Write out the material below again, line for line, without any images.
BEGIN
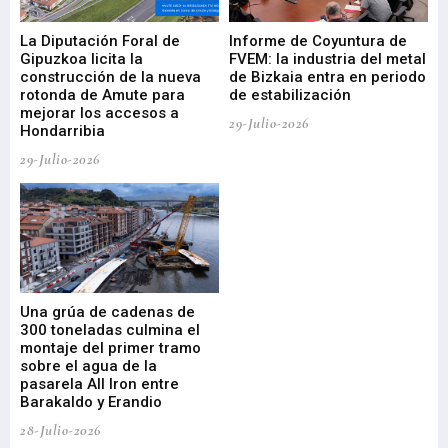
La Diputación Foral de
Informe de Coyuntura de
Ar
ral
Gipuzkoa licita la
FVEM: la industria del metal
ur
construcción de la nueva
de Bizkaia entra en periodo
co
rotonda de Amute para
de estabilización
edi
mejorar los accesos a
pa
29-Julio-2026
Hondarribia
Cy
29-Julio-2026
23-
Una grúa de cadenas de
La
300 toneladas culmina el
Ba
montaje del primer tramo
res
sobre el agua de la
em
pasarela All Iron entre
21-
Barakaldo y Erandio
28-Julio-2026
END
Output:
La Diputación Foral de
Informe de Coyuntura de
Ar
ral
Gipuzkoa licita la
FVEM: la industria del metal
ur
construcción de la nueva
de Bizkaia entra en periodo
co
rotonda de Amute para
de estabilización
edi
mejorar los accesos a
pa
29-Julio-2026
Hondarribia
Cy
29-Julio-2026
23-
Una grúa de cadenas de
La
300 toneladas culmina el
Ba
montaje del primer tramo
res
sobre el agua de la
em
pasarela All Iron entre
21-
Barakaldo y Erandio
28-Julio-2026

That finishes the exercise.